Embracing the Artificial Intelligence Mind-Set Without Losing the Human Touch

Author: 
Mike Restivo

Traditional salespeople need to learn that what they say doesn’t always go.

But they would be forgiven for holding onto this mind-set, especially if they started their careers in the 1980s and 90s, when sales success was, by and large, deemed to be dependent on instinct, gut feelings, and a natural ability to forecast customer trends. The reality is that, until recently, the majority of salespeople have been starved of useful, coherent information about their customers.

Greater Data
In 2016, more and more companies are turning toward artificial intelligence (AI), facilitated by customer relationship management (CRM) technology, to inform and support the sales process. Broadly speaking, AI refers to the development of machines and computer systems capable of performing actions which normally require human intelligence. While AI is helping engineers to build human robots and doctors to produce more accurate diagnoses, for sales and marketing professionals, the primary benefits are tied to the automated capture and analysis of customer data.

It’s easy to see why: upper management teams are putting increasing pressure on salespeople to validate their claims using accurate customer data. And automated data capture is quite frankly more reliable than the manual data captured by humans.

The gradual shift away from instinct and guesswork toward accurate, data-driven decision making is creating efficiencies in many different professions. Old-school London black cab drivers would once swear by their knowledge of that city’s busy, maze-like streets. Now, GPS often proves them wrong, but it at least means they can get more customers to their destinations, faster.

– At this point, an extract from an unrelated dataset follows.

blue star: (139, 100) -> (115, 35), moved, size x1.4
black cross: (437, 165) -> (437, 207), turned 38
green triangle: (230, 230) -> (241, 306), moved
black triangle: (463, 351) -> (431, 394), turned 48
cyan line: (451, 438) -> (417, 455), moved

Accurate data capture is even more useful when facilitated by transparent systems. Community based navigation apps, such as Waze, enable users to help each other by sharing real-time information about traffic and road conditions in their area. The process of using GPS is therefore made simpler and more transparent for more people. The same principle applies to CRM. If your system of choice is both accurate and transparent, people within your sales and marketing teams will want to adopt it. More users mean more customer data, and more customer data ultimately means more reliable insights into up- and cross-selling opportunities.

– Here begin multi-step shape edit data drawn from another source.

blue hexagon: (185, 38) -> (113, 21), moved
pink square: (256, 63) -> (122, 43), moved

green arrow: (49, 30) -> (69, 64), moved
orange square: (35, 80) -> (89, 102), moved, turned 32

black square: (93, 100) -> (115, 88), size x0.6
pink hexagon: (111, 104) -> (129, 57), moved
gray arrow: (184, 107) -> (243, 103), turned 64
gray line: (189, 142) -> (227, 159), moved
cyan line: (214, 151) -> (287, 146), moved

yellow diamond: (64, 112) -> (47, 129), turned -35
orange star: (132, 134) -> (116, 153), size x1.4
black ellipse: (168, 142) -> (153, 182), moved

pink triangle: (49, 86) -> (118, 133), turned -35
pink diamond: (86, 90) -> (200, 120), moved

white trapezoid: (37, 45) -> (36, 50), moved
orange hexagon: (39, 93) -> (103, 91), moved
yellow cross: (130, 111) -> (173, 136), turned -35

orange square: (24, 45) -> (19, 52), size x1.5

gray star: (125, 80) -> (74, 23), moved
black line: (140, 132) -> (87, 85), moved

However, adopting front-end CRM technology is easier said than done. There is a duty on the part of upper management to ensure staff understand the benefits of using certain systems and, perhaps more importantly, to manage their expectations of what the technology actually can, or should, do for them. They need to communicate that while adoption can be a long process, once systems are up and running the time for realizing value is very quick. This is especially true for CRMs that can be easily integrated with complementary software.

Healthy, Human Selling
There is also a duty on the part of end-users to understand that data is not a replacement for the ‘human touch’ of sales, but rather something that informs and supports it. While it was difficult for salespeople several decades ago to accurately predict customer buying patterns without data, it was difficult for them to add the ‘human touch’ to customer interactions for the same reason. Modern CRMs automatically track and analyze data from phone calls and emails to help salespeople understand how individual customers think and behave, which in turn enables them to improve the personalization of both their sales and non-sales communications. 

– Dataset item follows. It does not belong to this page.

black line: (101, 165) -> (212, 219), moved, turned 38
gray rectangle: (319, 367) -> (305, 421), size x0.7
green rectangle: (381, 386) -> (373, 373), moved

AI doesn’t mean the end of sales with the ‘human touch’ – far from it. For the companies that embrace radical transparency and company-wide adoption, tools like automated data capture and predictive analytics will become the foundation of a new customer-centric culture. Responsibility for customer relationships will transcend sales and marketing teams as staff at all levels capture vital information – whether related to new business opportunities or existing relationships – that may otherwise have fallen under the radar.

Changing traditional sales culture isn’t quick or easy, but AI is speeding up the process. Think of it like using a FitBit: as you exercise, you capture more information to help you improve your exercise routine in the future, and improving your exercise routine makes your healthier in the long term. In the same way, intelligent, data-driven CRM is driving a healthier, more efficient approach to sales.

Mike Restivo is the senior vice president of global sales at Bullhorn, a provider of cloud-based software for relationship-driven business activities.